[[ Supplied records open ]]

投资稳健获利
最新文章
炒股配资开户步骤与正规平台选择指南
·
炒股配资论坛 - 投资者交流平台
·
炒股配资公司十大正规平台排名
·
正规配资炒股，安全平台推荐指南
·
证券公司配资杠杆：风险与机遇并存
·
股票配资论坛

[[ Supplied records closed ]]
[[ Supplied records open ]]

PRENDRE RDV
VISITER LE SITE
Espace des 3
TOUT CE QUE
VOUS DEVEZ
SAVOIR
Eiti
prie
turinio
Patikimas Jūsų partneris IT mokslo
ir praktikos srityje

[[ Supplied records closed ]]
[[ Supplied records open ]]

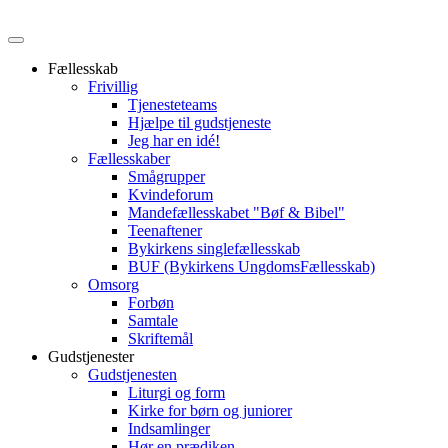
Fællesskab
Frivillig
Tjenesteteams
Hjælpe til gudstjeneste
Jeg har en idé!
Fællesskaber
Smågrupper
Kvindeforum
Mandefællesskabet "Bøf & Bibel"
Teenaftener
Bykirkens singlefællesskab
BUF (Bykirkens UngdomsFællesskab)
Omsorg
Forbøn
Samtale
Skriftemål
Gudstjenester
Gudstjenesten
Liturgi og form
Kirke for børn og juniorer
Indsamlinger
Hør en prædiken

[[ Supplied records closed ]]

• _What you need to do_: Set down precisely the lines above between the line holding "VISITER LE SITE" and the line holding "ir praktikos srityje", inclusive, and nothing beyond them.

• _Output of the exercise_:
VISITER LE SITE
Espace des 3
TOUT CE QUE
VOUS DEVEZ
SAVOIR
Eiti
prie
turinio
Patikimas Jūsų partneris IT mokslo
ir praktikos srityje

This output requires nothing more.